(1.) appellant-plaintiff virayya filed o.s. No. 10 of 1978 before the civil judge, gadag, for partition and possession of his 1/2 share in the suit properties. The suit was dismissed on 6-8-1979. The plaintiff challenged this judgment in r.a. No. 41 of 1979 on the file of the additional district judge, dharwad. This appeal also came to be dismissed on 31-7-1982. Aggrieved by the said judgment, the plaintiff has filed this second appeal.
(2.) the following genealogy which is not disputed shows the relationship of the parties: shiddalingayya irayya (died in 1957) nagayya (died in 1917) -----------------------------------------------1 siddaya (deft. 1) virupaxayya (deft. 2) i i i i basayya nagayya sangayya veerayya (deft. 3) (deft. 4) (deft. 5) (plaintiff) as stated, the appellant-plaintiff filed the suit for partition and separate possession of his 1/2 share alleging that basawa, widow of nagayya took him in adoption on 5-5-1973. Defendant No. 2 is the natural father of the plaintiff whereas dcfendants-3 to 5 are his natural brothers. Siddayya, defendant-1 is the contesting defendant. He denied the adoption and contended that after the death of irayya, there has been a partition between defendants 1 and 2. The fact that the appellant was adopted on 5-5-1973 by basawa, widow of nagayya who died in 1917, is not disputed. The courts below have, on facts, held that there has been a partition between siddayya and virupaxayya in the year 1959. These are all questions of fact not liable to be disturbed in this second appeal.

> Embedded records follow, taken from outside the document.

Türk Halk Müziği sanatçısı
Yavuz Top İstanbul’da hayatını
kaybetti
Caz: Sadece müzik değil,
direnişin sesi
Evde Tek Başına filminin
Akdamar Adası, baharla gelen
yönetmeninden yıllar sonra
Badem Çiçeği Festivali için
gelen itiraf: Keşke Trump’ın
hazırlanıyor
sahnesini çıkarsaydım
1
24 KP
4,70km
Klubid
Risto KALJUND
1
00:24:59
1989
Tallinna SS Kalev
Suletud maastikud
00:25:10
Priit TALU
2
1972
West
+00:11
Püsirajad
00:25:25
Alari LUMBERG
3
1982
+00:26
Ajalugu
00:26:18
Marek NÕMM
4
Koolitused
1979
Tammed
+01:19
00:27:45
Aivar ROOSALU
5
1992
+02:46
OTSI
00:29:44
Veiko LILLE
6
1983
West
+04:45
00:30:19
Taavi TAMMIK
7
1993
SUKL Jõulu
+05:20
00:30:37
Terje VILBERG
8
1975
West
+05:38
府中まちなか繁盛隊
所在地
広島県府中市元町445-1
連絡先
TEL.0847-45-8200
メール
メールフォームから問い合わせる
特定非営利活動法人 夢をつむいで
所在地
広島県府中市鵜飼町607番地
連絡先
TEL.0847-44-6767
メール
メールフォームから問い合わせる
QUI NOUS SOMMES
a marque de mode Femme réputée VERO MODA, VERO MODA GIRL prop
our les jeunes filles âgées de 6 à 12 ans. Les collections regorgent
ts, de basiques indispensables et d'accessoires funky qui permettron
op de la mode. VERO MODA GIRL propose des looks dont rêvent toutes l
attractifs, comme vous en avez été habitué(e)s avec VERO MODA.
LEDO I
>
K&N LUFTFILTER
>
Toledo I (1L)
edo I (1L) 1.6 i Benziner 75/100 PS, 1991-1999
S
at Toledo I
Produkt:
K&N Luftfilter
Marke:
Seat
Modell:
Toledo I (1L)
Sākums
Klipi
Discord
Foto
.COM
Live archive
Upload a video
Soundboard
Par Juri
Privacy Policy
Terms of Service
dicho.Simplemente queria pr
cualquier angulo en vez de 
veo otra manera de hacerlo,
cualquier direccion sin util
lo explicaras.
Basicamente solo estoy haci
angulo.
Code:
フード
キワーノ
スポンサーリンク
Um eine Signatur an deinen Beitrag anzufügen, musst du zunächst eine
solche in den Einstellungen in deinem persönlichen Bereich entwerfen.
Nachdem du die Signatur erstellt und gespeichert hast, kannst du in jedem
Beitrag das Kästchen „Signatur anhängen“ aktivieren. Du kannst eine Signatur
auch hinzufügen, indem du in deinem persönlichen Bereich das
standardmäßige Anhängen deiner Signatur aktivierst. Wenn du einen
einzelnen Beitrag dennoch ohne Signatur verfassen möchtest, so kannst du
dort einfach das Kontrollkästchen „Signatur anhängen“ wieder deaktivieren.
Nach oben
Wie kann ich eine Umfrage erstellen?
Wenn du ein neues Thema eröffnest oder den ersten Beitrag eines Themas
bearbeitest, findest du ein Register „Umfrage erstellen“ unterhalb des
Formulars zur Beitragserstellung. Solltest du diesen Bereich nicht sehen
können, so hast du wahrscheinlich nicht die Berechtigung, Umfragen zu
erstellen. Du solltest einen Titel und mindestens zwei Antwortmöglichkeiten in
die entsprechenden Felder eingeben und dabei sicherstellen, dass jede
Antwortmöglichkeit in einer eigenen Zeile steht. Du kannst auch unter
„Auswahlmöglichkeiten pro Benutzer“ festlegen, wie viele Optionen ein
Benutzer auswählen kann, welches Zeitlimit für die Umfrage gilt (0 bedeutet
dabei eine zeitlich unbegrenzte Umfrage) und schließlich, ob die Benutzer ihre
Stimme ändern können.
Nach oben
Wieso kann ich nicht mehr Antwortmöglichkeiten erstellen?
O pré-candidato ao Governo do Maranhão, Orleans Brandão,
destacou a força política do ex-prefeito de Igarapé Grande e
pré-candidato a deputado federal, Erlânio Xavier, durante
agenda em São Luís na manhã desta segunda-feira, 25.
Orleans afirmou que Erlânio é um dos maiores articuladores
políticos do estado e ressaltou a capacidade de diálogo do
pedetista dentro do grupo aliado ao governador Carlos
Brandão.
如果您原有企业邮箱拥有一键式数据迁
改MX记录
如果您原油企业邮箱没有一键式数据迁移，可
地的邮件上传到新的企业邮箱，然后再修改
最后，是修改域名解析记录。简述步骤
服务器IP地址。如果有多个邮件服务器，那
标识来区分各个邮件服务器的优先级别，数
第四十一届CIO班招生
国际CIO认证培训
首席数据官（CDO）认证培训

(3.) Sri k.i. bhatta, learned counsel for the appellant, points out that the right and title of late nagayya who died in the year 1917 had vested with his brother virupaxayya by survivorship and since there has been no partition between nagayya and irayya, the plaintiff should be held to have 1/2 share in the entire joint family property which his adoptive father nagayya would have got in a partition. To substantiate his contention, he relied on a decision in the case of vasant v dattu, AIR 1987 SC 398 wherein it is stated that the introduction of a member into a joint family, by birth or adoption, may have the effect of decreasing the share of the rest of the members of the joint family, but it would not involve any question of divesting any person of any estate vested in him and when a widow of a deceased coparcener adopts a child, Section 12 proviso (c) does not preculde the adopted child from claiming his share in the joint family properties for if a share is given to the adopted child there is no question of "divesting" any person of any estate which vested in him before adoption.